YÜZLEŞME BÖLüM 1

1.5K 53 8
                                    

YÜZLEŞME

Oops! Bu görüntü içerik kurallarımıza uymuyor. Yayımlamaya devam etmek için görüntüyü kaldırmayı ya da başka bir görüntü yüklemeyi deneyin.

YÜZLEŞME

BÖLÜM 1

9 Nisan 2015

22.52

İSTANBUL / CANKURTARAN

Gecenin tüm karanlığını sindirmişti ruhuna... Sokak da yürürken, ayakları kararsızlığının ağır yükünü çekmekten yavaşlatmıştı adımlarını... Uzun yürüyüşünde, tekrarlanan durmalara bir yenisini daha ekledi... Durdu... Hava soğuk olmamasına rağmen içinde bir ürperti vardı. Sokağı aydınlatan direğe yaslandı. Ellerini pantolonunun cebinden çıkartıp, ceketinin cebinden sigarasını aldı ve yaktı. Gözlerini iki apartman sonrası, iki katlı eve dikti. Arka arkaya birkaç nefes çekti sigarasından. Nisan akşamına has yumuşaklıkta bir hava vardı. Evler eski, semt eski, yoksulluk eskiydi. İstanbul'un en eski semtlerindendi Cankurtaran. Üvey evlat muamelesi görmesi kadardı yaşı. O da İstanbul'un diğer eski semtleri gibi hızlı gelişimin esareti altındaydı. Sahilden gelen keskin yosun kokusunu ciğerlerine çekti. Pahalı gömleğinin yakasını ilikledi, kravatını düzeltti. İki eliyle saçına şekil verdi. Birkaç adım attı. Evin ikinci katında yanan ışıktan gözlerini ayırmadan... Hala ayakta diye düşündü.
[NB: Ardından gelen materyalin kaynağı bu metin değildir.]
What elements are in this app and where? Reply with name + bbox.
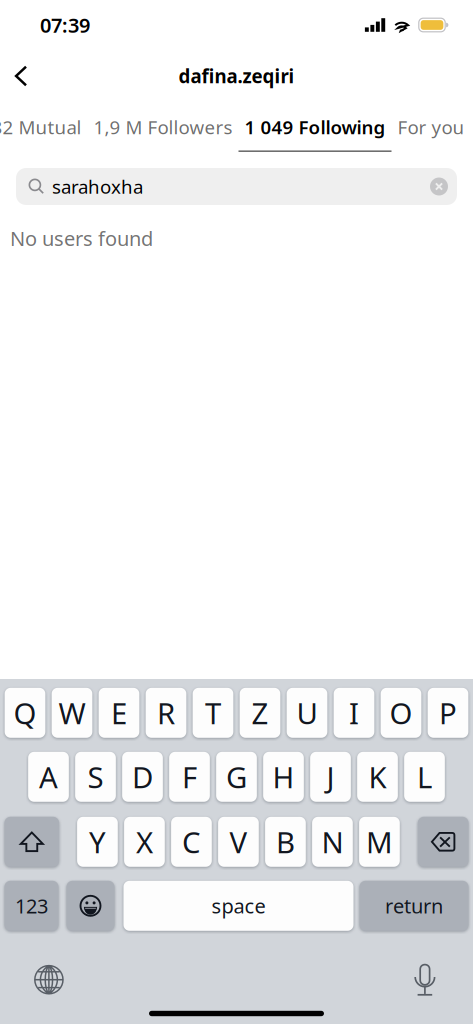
staticText: B <box>276 822 295 861</box>
button[interactable]: R <box>146 688 186 738</box>
button[interactable]: 123 <box>4 881 58 931</box>
staticText: I <box>349 693 359 732</box>
button[interactable]: Y <box>77 817 118 867</box>
button[interactable]: Shift <box>4 817 59 867</box>
button[interactable]: K <box>357 752 398 802</box>
button[interactable]: C <box>171 817 212 867</box>
staticText: C <box>182 822 201 861</box>
button[interactable]: return <box>360 881 468 931</box>
button[interactable]: V <box>218 817 259 867</box>
staticText: K <box>368 757 386 796</box>
button[interactable]: Q <box>5 688 45 738</box>
staticText: Z <box>252 693 268 732</box>
button[interactable]: E <box>99 688 139 738</box>
button[interactable]: L <box>404 752 445 802</box>
button[interactable]: I <box>334 688 374 738</box>
staticText: T <box>205 693 221 732</box>
staticText: X <box>136 822 153 861</box>
staticText: Y <box>89 822 106 861</box>
button[interactable]: Backspace <box>418 817 468 867</box>
button[interactable]: For you <box>392 102 470 152</box>
staticText: S <box>88 757 104 796</box>
staticText: dafina.zeqiri <box>178 64 294 88</box>
staticText: 1 049 Following <box>244 115 386 139</box>
staticText: J <box>326 757 334 796</box>
button[interactable]: M <box>359 817 400 867</box>
staticText: 123 <box>15 892 48 919</box>
button[interactable]: Emoji <box>66 881 114 931</box>
staticText: D <box>132 757 153 796</box>
button[interactable]: H <box>263 752 304 802</box>
button[interactable]: Next keyboard <box>26 957 72 1003</box>
button[interactable]: D <box>122 752 163 802</box>
staticText: H <box>272 757 294 796</box>
button[interactable]: X <box>124 817 165 867</box>
staticText: N <box>322 822 344 861</box>
staticText: F <box>182 757 197 796</box>
button[interactable]: A <box>28 752 69 802</box>
staticText: 07:39 <box>40 12 90 38</box>
staticText: For you <box>398 115 464 139</box>
staticText: W <box>58 693 86 732</box>
button[interactable]: O <box>381 688 421 738</box>
staticText: U <box>296 693 318 732</box>
button[interactable]: Dictation <box>402 957 448 1003</box>
staticText: O <box>390 693 412 732</box>
button[interactable]: P <box>428 688 468 738</box>
staticText: space <box>212 892 266 919</box>
staticText: 1,9 M Followers <box>94 115 232 139</box>
button[interactable]: 1 049 Following <box>238 102 392 152</box>
button[interactable]: N <box>312 817 353 867</box>
staticText: return <box>385 892 443 919</box>
staticText: sarahoxha <box>52 174 143 199</box>
button[interactable]: U <box>287 688 327 738</box>
staticText: V <box>229 822 247 861</box>
button[interactable]: 82 Mutual <box>0 102 88 152</box>
button[interactable]: S <box>75 752 116 802</box>
staticText: 82 Mutual <box>0 115 82 139</box>
button[interactable]: J <box>310 752 351 802</box>
button[interactable]: W <box>52 688 92 738</box>
staticText: G <box>226 757 247 796</box>
staticText: M <box>366 822 393 861</box>
staticText: A <box>39 757 58 796</box>
button[interactable]: 1,9 M Followers <box>88 102 238 152</box>
button[interactable]: Z <box>240 688 280 738</box>
button[interactable]: T <box>193 688 233 738</box>
staticText: R <box>157 693 175 732</box>
button[interactable]: space <box>124 881 354 931</box>
staticText: L <box>417 757 432 796</box>
button[interactable]: Clear text <box>430 178 457 196</box>
staticText: No users found <box>10 225 153 252</box>
button[interactable]: G <box>216 752 257 802</box>
staticText: Q <box>14 693 36 732</box>
staticText: P <box>439 693 457 732</box>
button[interactable]: Back <box>0 54 42 98</box>
staticText: E <box>111 693 127 732</box>
button[interactable]: F <box>169 752 210 802</box>
button[interactable]: B <box>265 817 306 867</box>
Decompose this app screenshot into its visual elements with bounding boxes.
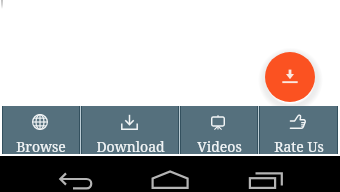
button[interactable]: Download [265, 52, 315, 102]
button[interactable]: Videos [181, 106, 257, 154]
button[interactable]: Rate Us [260, 106, 337, 154]
staticText: Videos [197, 137, 242, 154]
button[interactable]: Download [82, 106, 178, 154]
button[interactable]: Browse [3, 106, 79, 154]
staticText: Rate Us [274, 137, 324, 154]
staticText: Download [96, 137, 165, 154]
staticText: Browse [16, 137, 66, 154]
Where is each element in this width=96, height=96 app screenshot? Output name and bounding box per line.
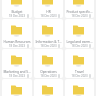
button[interactable]: Archive xyxy=(65,79,94,96)
staticText: Information & Tactics xyxy=(35,40,62,44)
button[interactable]: More options xyxy=(88,14,92,18)
staticText: 18 Dec 2023 xyxy=(8,74,26,78)
staticText: 18 Dec 2023 xyxy=(40,44,57,48)
button[interactable]: More options xyxy=(88,44,92,48)
staticText: 18 Dec 2023 xyxy=(40,74,57,78)
button[interactable]: Legal and exemplars xyxy=(65,19,94,48)
staticText: 18 Dec 2023 xyxy=(8,14,26,18)
staticText: Product specifications xyxy=(66,10,93,14)
staticText: Legal and exemplars xyxy=(66,40,93,44)
button[interactable]: Human Resources xyxy=(2,19,32,48)
staticText: 18 Dec 2023 xyxy=(71,74,88,78)
staticText: Human Resources xyxy=(3,40,31,44)
button[interactable]: Design assets xyxy=(2,79,32,96)
button[interactable]: Budget xyxy=(2,0,32,18)
button[interactable]: Product specifications xyxy=(65,0,94,18)
button[interactable]: Research xyxy=(34,79,63,96)
button[interactable]: More options xyxy=(26,44,30,48)
button[interactable]: More options xyxy=(57,14,61,18)
button[interactable]: Operations xyxy=(34,49,63,78)
staticText: Marketing and Sales xyxy=(3,70,31,74)
button[interactable]: More options xyxy=(26,14,30,18)
staticText: Travel xyxy=(66,70,93,74)
staticText: 18 Dec 2023 xyxy=(71,44,88,48)
button[interactable]: HR xyxy=(34,0,63,18)
button[interactable]: More options xyxy=(26,74,30,78)
button[interactable]: Marketing and Sales xyxy=(2,49,32,78)
staticText: 18 Dec 2023 xyxy=(71,14,88,18)
staticText: Budget xyxy=(3,10,31,14)
staticText: HR xyxy=(35,10,62,14)
staticText: 18 Dec 2023 xyxy=(8,44,26,48)
staticText: Operations xyxy=(35,70,62,74)
button[interactable]: More options xyxy=(88,74,92,78)
staticText: 18 Dec 2023 xyxy=(40,14,57,18)
button[interactable]: Information & Tactics xyxy=(34,19,63,48)
button[interactable]: Travel xyxy=(65,49,94,78)
button[interactable]: More options xyxy=(57,74,61,78)
button[interactable]: More options xyxy=(57,44,61,48)
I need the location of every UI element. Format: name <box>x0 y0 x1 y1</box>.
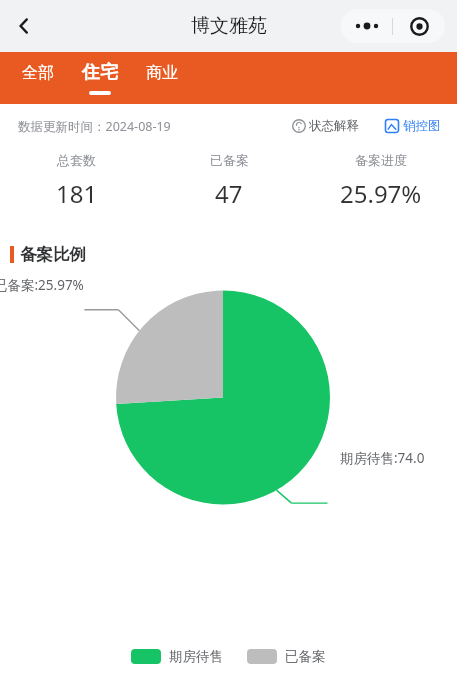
staticText: 期房待售:74.0 <box>340 449 425 467</box>
staticText: 博文雅苑 <box>191 14 267 38</box>
staticText: 25.97% <box>340 177 422 210</box>
button[interactable]: 全部 <box>8 60 68 97</box>
button[interactable]: More options <box>341 9 392 43</box>
button[interactable]: 状态解释 <box>290 116 361 136</box>
staticText: 47 <box>215 177 243 210</box>
staticText: 已备案 <box>285 648 326 665</box>
button[interactable]: 住宅 <box>68 58 132 98</box>
staticText: 181 <box>56 177 98 210</box>
staticText: 总套数 <box>57 152 96 168</box>
staticText: 状态解释 <box>309 118 359 134</box>
button[interactable]: 已备案 <box>247 648 326 665</box>
staticText: 全部 <box>22 63 54 83</box>
button[interactable]: 备案进度 <box>305 152 457 210</box>
button[interactable]: 已备案 <box>153 152 305 210</box>
staticText: 已备案 <box>210 152 249 168</box>
staticText: 备案进度 <box>355 152 407 168</box>
button[interactable]: Close <box>393 9 445 43</box>
staticText: 数据更新时间：2024-08-19 <box>18 118 171 135</box>
staticText: 期房待售 <box>169 648 223 665</box>
button[interactable]: 销控图 <box>383 116 443 136</box>
button[interactable]: 期房待售 <box>131 648 223 665</box>
button[interactable]: Back <box>0 2 48 50</box>
staticText: 住宅 <box>82 61 118 84</box>
staticText: 已备案:25.97% <box>0 276 84 294</box>
staticText: 销控图 <box>403 118 441 134</box>
staticText: 商业 <box>146 63 178 83</box>
button[interactable]: 商业 <box>132 60 192 97</box>
button[interactable]: 总套数 <box>0 152 153 210</box>
staticText: 备案比例 <box>20 244 86 265</box>
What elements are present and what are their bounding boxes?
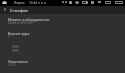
staticText: Накопитель — [8, 59, 29, 64]
staticText: IMEI — [13, 49, 18, 52]
staticText: 32 ГБ — [8, 63, 16, 67]
staticText: IMEI — [13, 45, 18, 48]
staticText: 9 — [8, 35, 10, 39]
staticText: О телефоне — [10, 9, 29, 13]
staticText: Яндекс — [14, 1, 25, 5]
button[interactable]: IMEI — [12, 45, 19, 48]
button[interactable]: Back — [1, 6, 8, 13]
staticText: Модель и оборудование — [8, 17, 50, 22]
button[interactable]: IMEI — [12, 49, 19, 52]
staticText: 14:44 — [29, 1, 38, 5]
staticText: Версия ядра — [8, 31, 30, 36]
staticText: Модель MRX-W0 — [8, 21, 33, 25]
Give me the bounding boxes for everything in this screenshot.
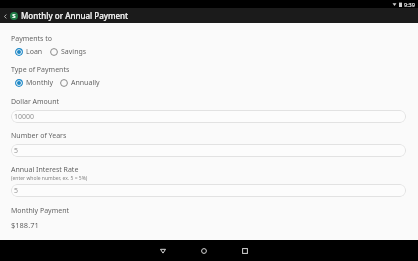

Eve yaklaştı. Elini tekrar ceketinin cebine götürdü, cep telefonunu çıkartıp arama tuşuna bastı. Telefon çalarken son kez vazgeçmeyi aklına getirdi ama karşı taraftan gelen sesle artık dönemeyeceğinin kararını verdi.

"geldim... Aşağıdayım..."

Kararsız benliğinin sesine hükmetmesi zordu... Sesi ürkek ve kısıktı.

" tamam... Geliyorum "

Evin dış kapısının otomatiğinin sesi, sessiz sokağı sanki çınlattı. Kapıyı açıp içeri girdi. Dar girişin önünde duran merdivenlerden yavaş yavaş çıktı. Açık kapıdan içeri girdi.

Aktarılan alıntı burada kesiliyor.